The motif of "the lost tribes" first appeared in the post-biblical era, and a number of apocryphal texts subsequently elaborated upon the theme. In the 7th and 8th centuries CE, the return of the lost tribes was associated with the concept of the coming of the messiah.

Recorded history is at variance with the legends elaborated in apocryphal texts. Historian Tudor Parfitt has declared that "the Lost Tribes are indeed nothing but a myth", and he writes that "this myth is a vital feature of colonial discourse throughout the long period of European overseas empires, from the beginning of the fifteenth century, until the later half of the twentieth". Zvi Ben-Dor Benite states: "The fascination with the tribes has generated, alongside ostensibly nonfictional scholarly studies, a massive body of fictional literature and folktale." Anthropologist Shalva Weil has documented differing tribes and peoples claiming affiliation to the Lost Tribes throughout the world.

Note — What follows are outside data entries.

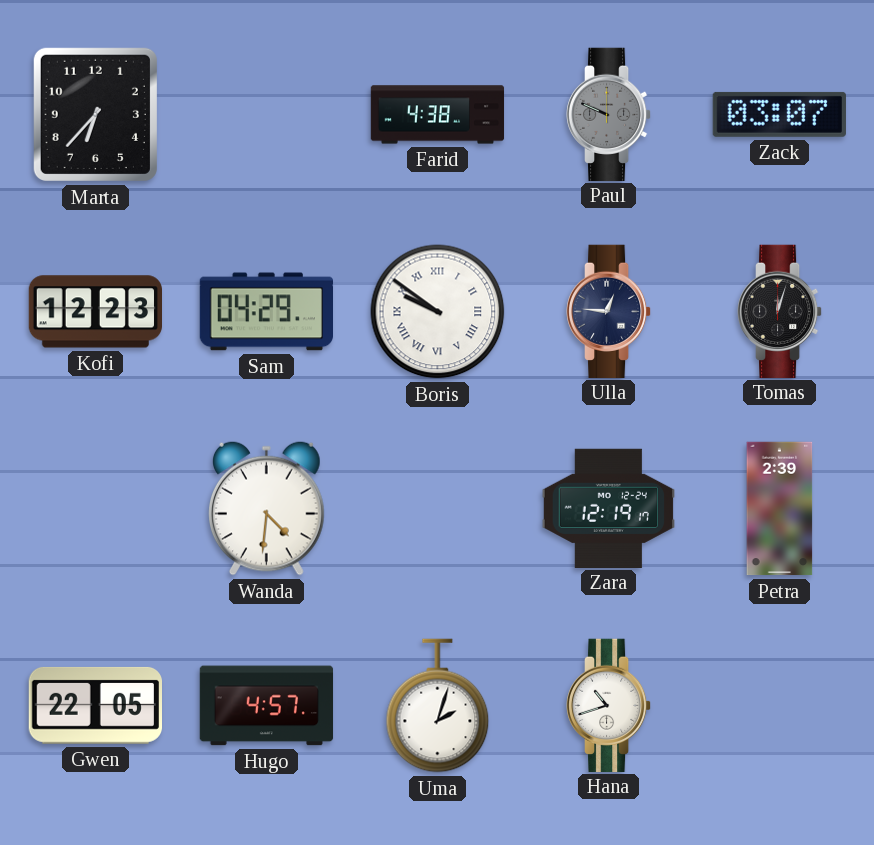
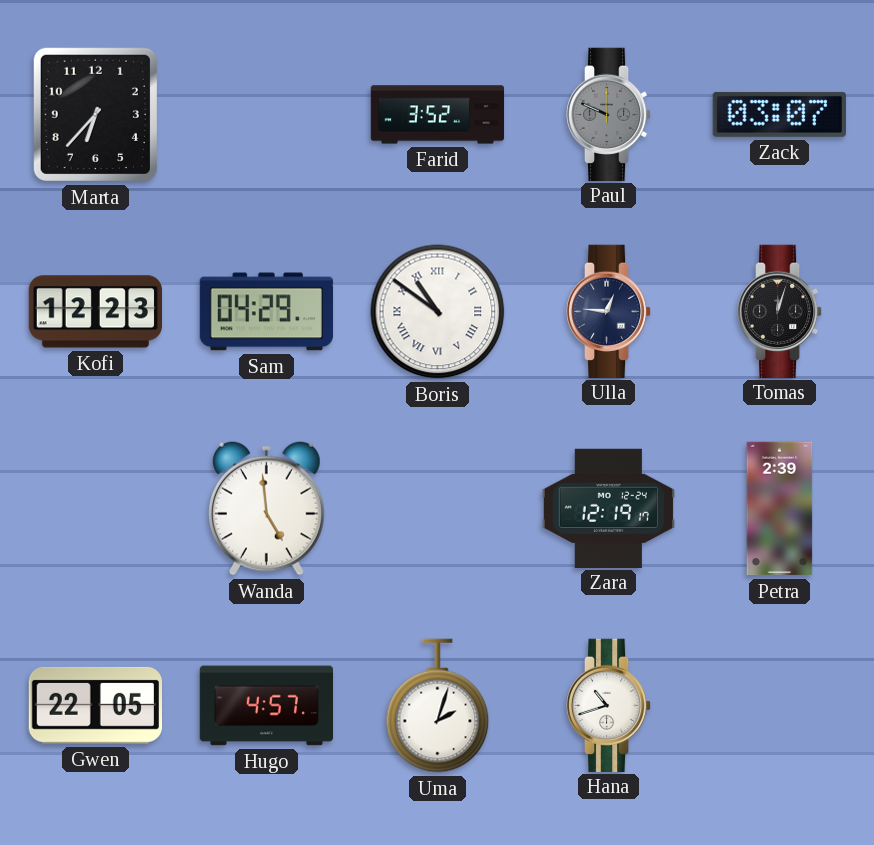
Farid: 4:38 -> 3:52
Boris: 9:51 -> 10:51
Wanda: 4:31 -> 4:59
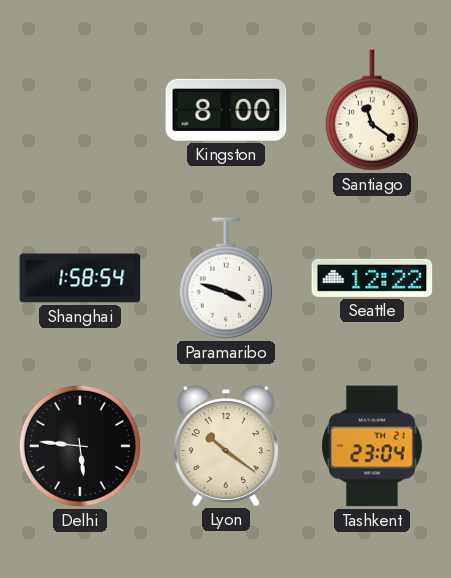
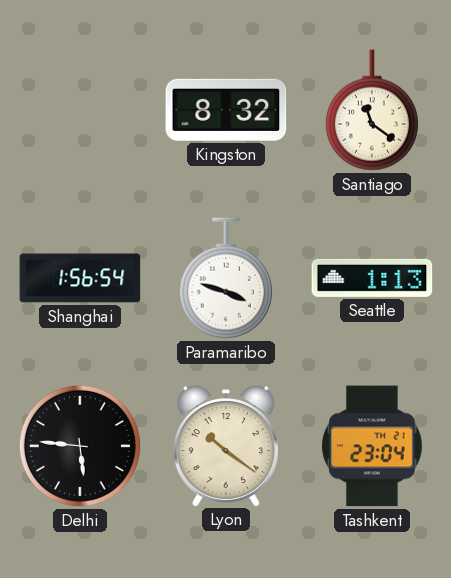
Kingston: 8:00 -> 8:32
Shanghai: 1:58 -> 1:56
Seattle: 12:22 -> 1:13
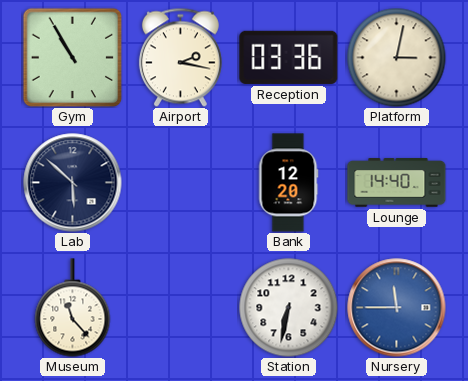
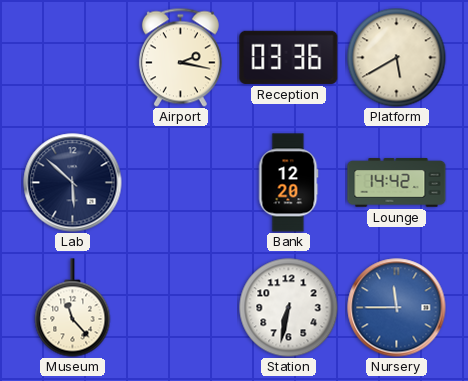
Gym: 10:55 -> none
Platform: 3:02 -> 5:40
Lounge: 14:40 -> 14:42
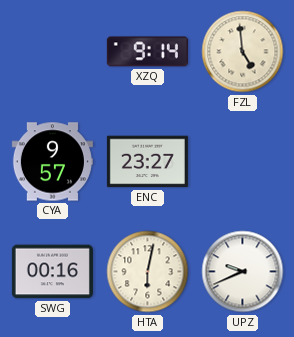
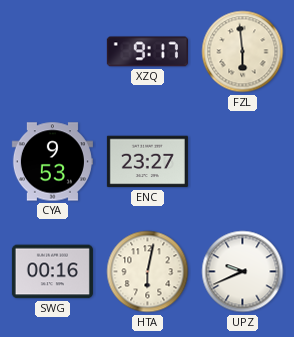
XZQ: 9:14 -> 9:17
FZL: 4:59 -> 5:59
CYA: 9:57 -> 9:53
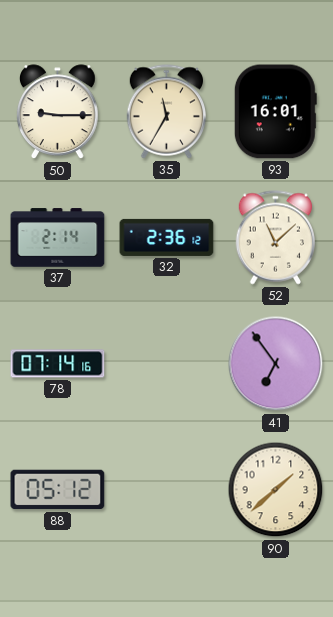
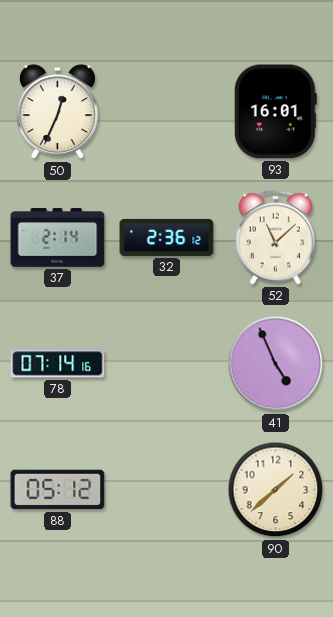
50: 9:15 -> 12:34
35: 11:35 -> none
41: 6:54 -> 4:56
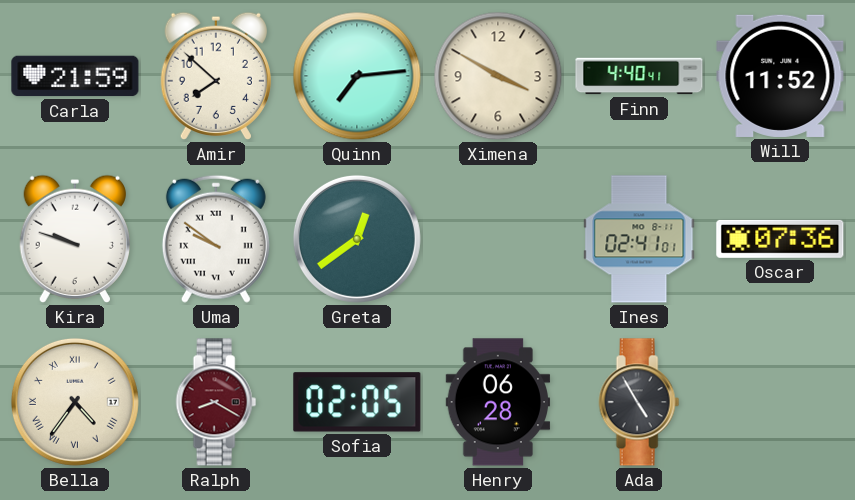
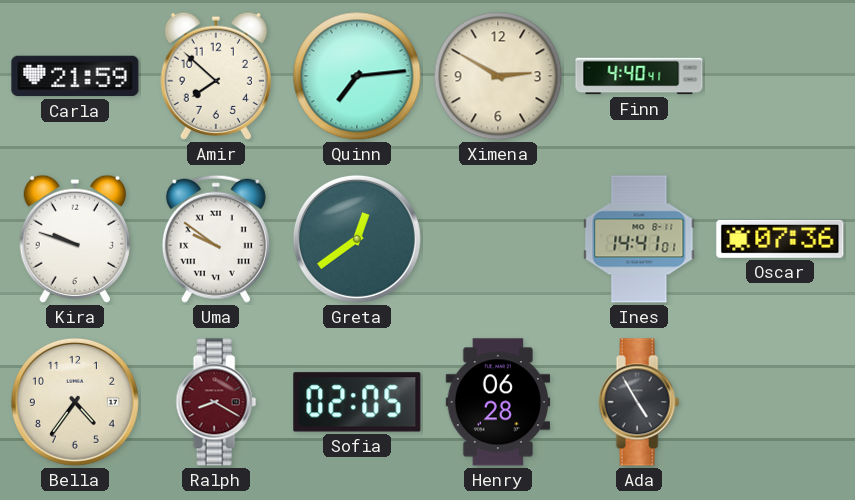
Ximena: 3:50 -> 2:50
Will: 11:52 -> none
Ines: 02:41 -> 14:41
Bella numerals: Roman -> Arabic
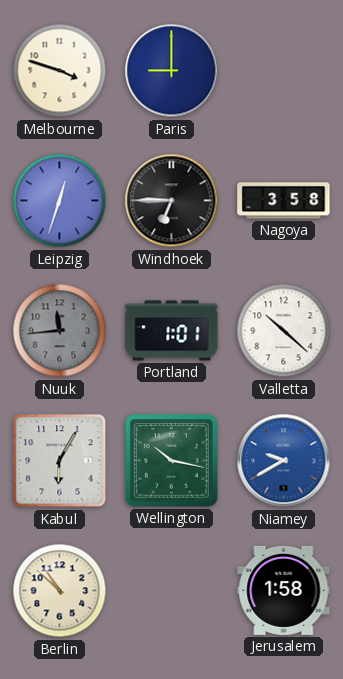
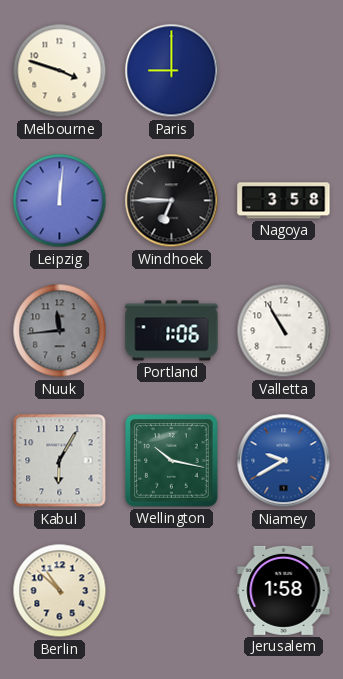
Leipzig: 12:33 -> 12:01
Portland: 1:01 -> 1:06
Valletta: 10:22 -> 10:55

Some DNA studies have refuted any connection between modern-day ethnic Jews and most of the ethnic groups proposed as possible Lost Tribe candidates. For example, a recently published study into the genetic origins of Japanese people does not support a genealogical link.

The Scriptural basis for the idea of "10 Lost Tribes" is 2 Kings 17:6: "In the ninth year of Hoshea, the king of Assyria captured Samaria and deported the Israelites to Assyria. He settled them in Halah, in Gozan on the Habor River and in the towns of the Medes." According to the Hebrew Bible, Jacob (who was later named Israel; Gen 35:10) had 12 sons and at least one daughter (Dinah) by two wives and two concubines. The twelve sons fathered the twelve Tribes of Israel.